:: Supplied records ::

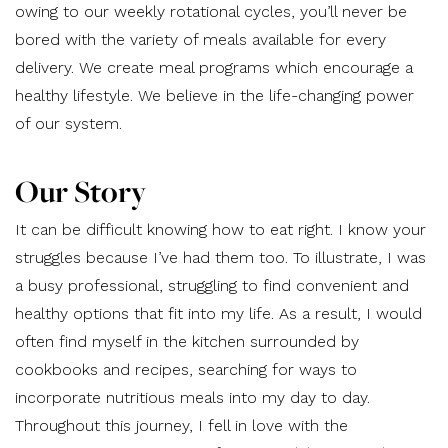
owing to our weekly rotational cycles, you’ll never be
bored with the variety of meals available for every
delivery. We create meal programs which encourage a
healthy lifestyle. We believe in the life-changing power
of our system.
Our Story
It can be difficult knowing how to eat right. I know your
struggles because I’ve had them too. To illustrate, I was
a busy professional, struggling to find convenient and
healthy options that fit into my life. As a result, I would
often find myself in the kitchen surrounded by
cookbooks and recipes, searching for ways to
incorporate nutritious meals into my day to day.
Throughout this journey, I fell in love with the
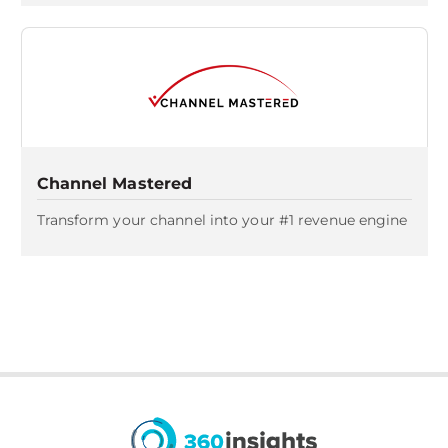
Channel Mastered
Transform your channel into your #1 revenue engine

:: Your objective ::
Without any pictures, reproduce the lines from the first one in the material through the line that has "incorporate nutritious meals", exactly as they appear.

:: Result ::
owing to our weekly rotational cycles, you’ll never be
bored with the variety of meals available for every
delivery. We create meal programs which encourage a
healthy lifestyle. We believe in the life-changing power
of our system.
Our Story
It can be difficult knowing how to eat right. I know your
struggles because I’ve had them too. To illustrate, I was
a busy professional, struggling to find convenient and
healthy options that fit into my life. As a result, I would
often find myself in the kitchen surrounded by
cookbooks and recipes, searching for ways to
incorporate nutritious meals into my day to day.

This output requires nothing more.